Once it has been ascertained that the patient has AKI, physicians should screen the patient’s medication list for potential nephrotoxicities and adjust the dosage of any new medications based on the reduced kidney function in an attempt to avoid further damage. A nephrologist can also be consulted, especially if renal replacement therapy, like dialysis, is being considered as a treatment option. 

Treatment for AKI depends on the underlying cause of the kidney injury, which can include decreased blood flow to the kidneys, direct damage to the kidneys from sepsis or vasculitis, and blockage of the urinary tract. Generally, the goals of treatment are to preserve and enhance kidney function, maintain the body’s correct acid levels and electrolyte balance, and diminish secondary organ damage. Because there are no pharmacological treatments available for AKI, these goals must be accomplished through a focus on proper hydration, adequate monitoring of vital signs, and stabilizing the levels of minerals throughout the body.

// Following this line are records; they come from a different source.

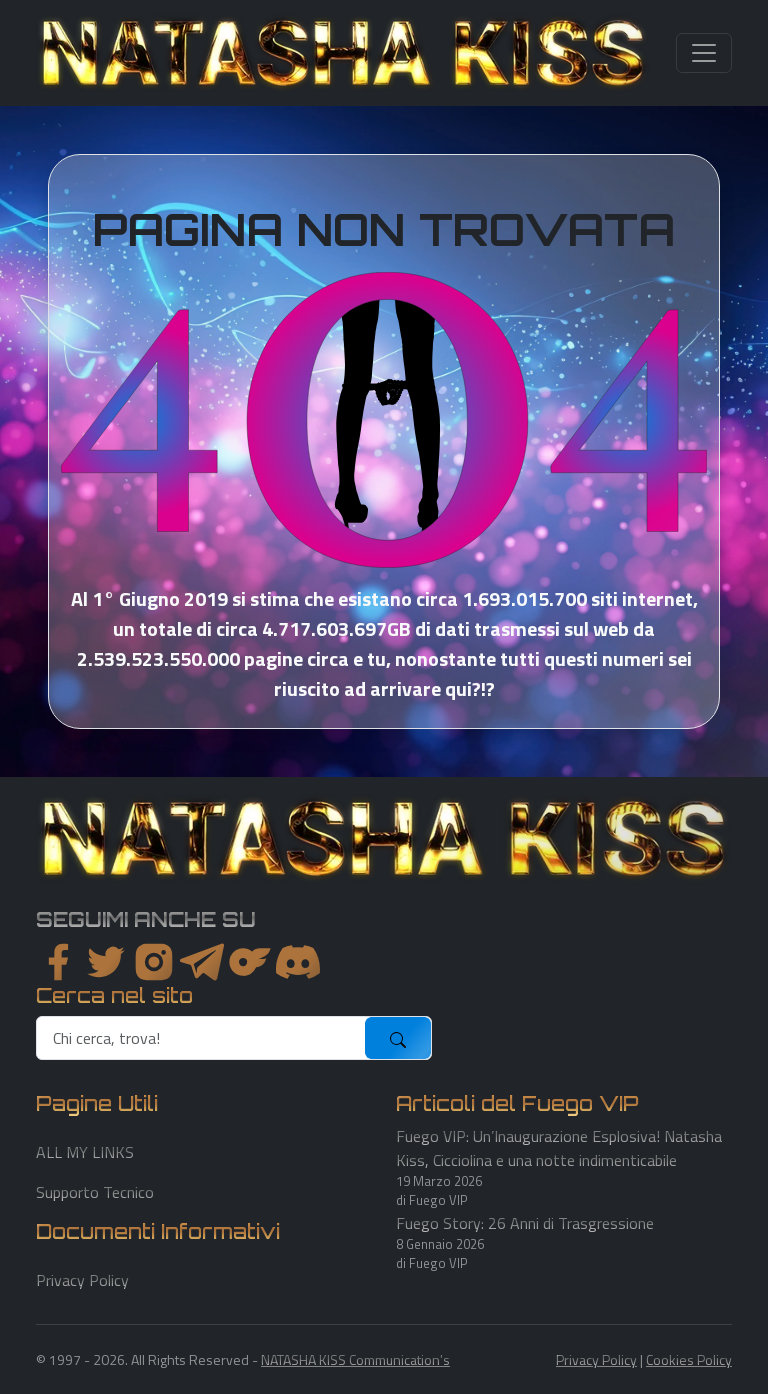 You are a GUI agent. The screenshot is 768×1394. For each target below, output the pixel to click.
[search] (201, 1038)
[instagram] (154, 962)
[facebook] (58, 962)
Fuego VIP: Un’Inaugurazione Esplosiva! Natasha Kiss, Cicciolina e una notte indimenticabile (559, 1148)
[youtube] (298, 962)
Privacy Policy (82, 1280)
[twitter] (106, 962)
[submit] (398, 1038)
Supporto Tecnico (95, 1192)
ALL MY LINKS (85, 1152)
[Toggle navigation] (704, 53)
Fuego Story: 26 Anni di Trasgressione (525, 1223)
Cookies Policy (689, 1359)
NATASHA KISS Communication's (355, 1359) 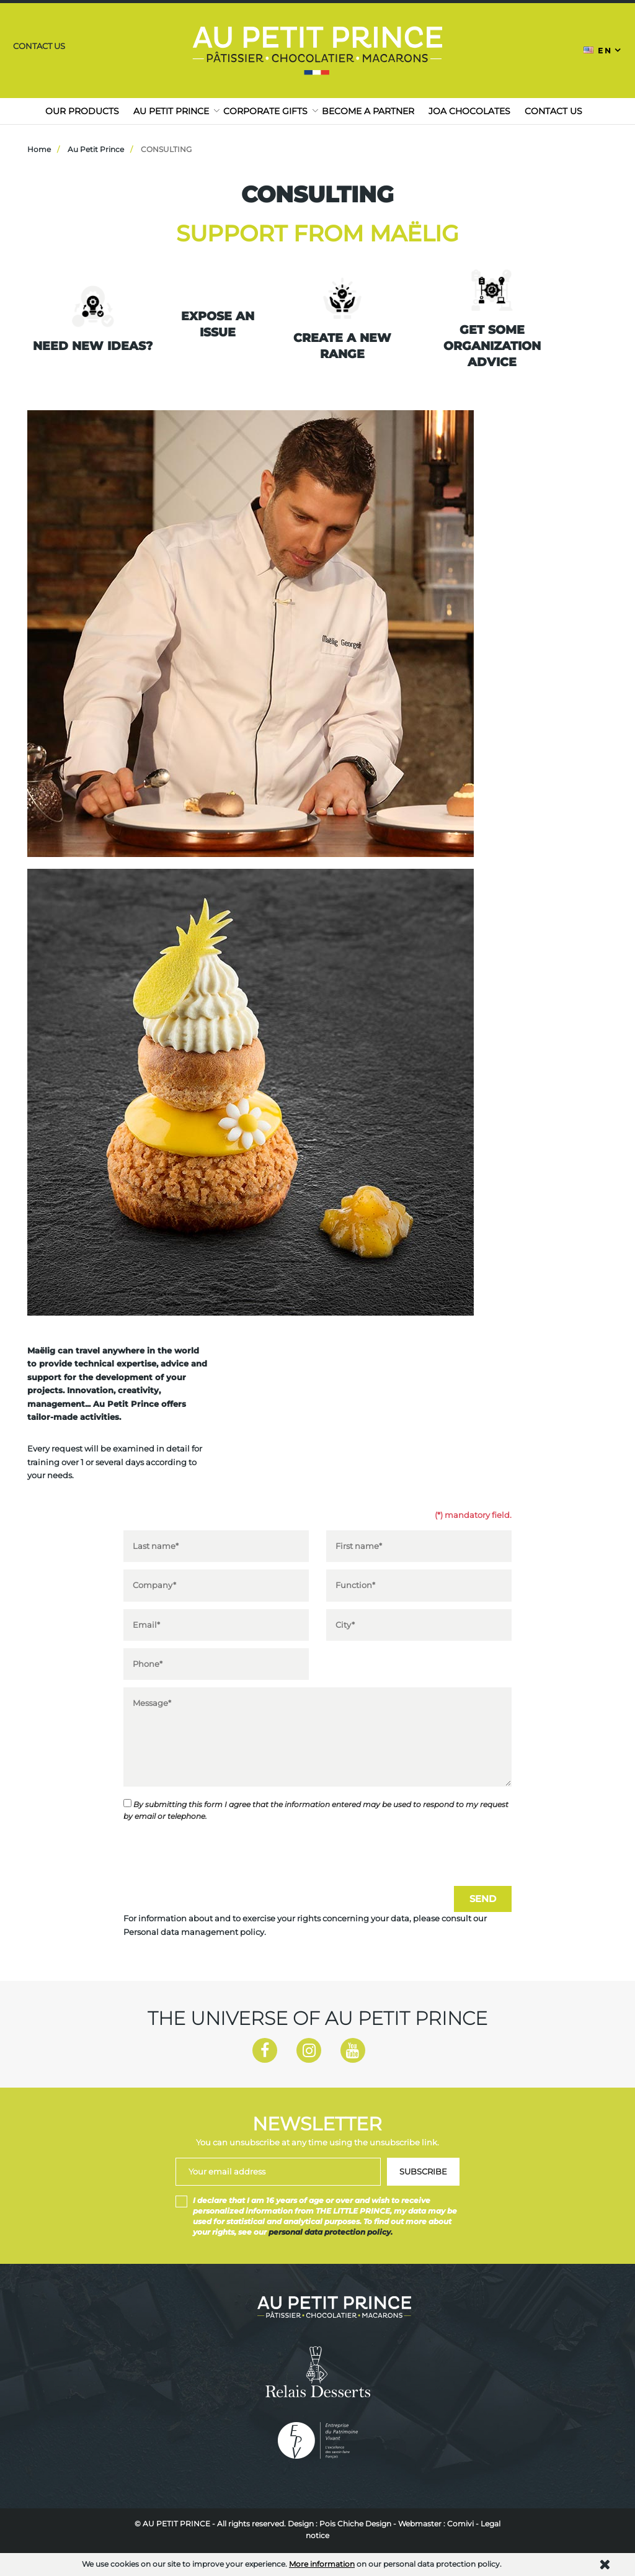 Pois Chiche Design (355, 2523)
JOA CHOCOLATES (469, 111)
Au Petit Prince (171, 111)
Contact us (38, 46)
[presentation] (217, 1854)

Preventing AKI Can Save Lives

Morgan Grams, MD, PhD, of Johns Hopkins University School of Medicine, stated in an ACP Hospitalist article that, “AKI remains a frustrating complication for hospital physicians.” However, continued research and dedication towards prevention and early recognition of AKI can save lives. The National Institute for Health and Care Excellence in Ireland calculated that if AKI was recognized and treated with attention to hydration and medication, 100,000 cases could be prevented and up to 42,000 deaths avoided annually.

It is especially important to focus on prevention methods amid the COVID-19 pandemic—in previous reports of SARS and MERS-CoV infections, AKI developed in 5% to 15% of cases and carried an extremely high (60%-90%) mortality rate. There are still many unknowns about the SARS-CoV-2 virus, but keeping an eye on the aforementioned risk factors for AKI in COVID-19 infected patients is can help in early recognition.

Opinions expressed in this article are not necessarily those of bioMérieux, Inc.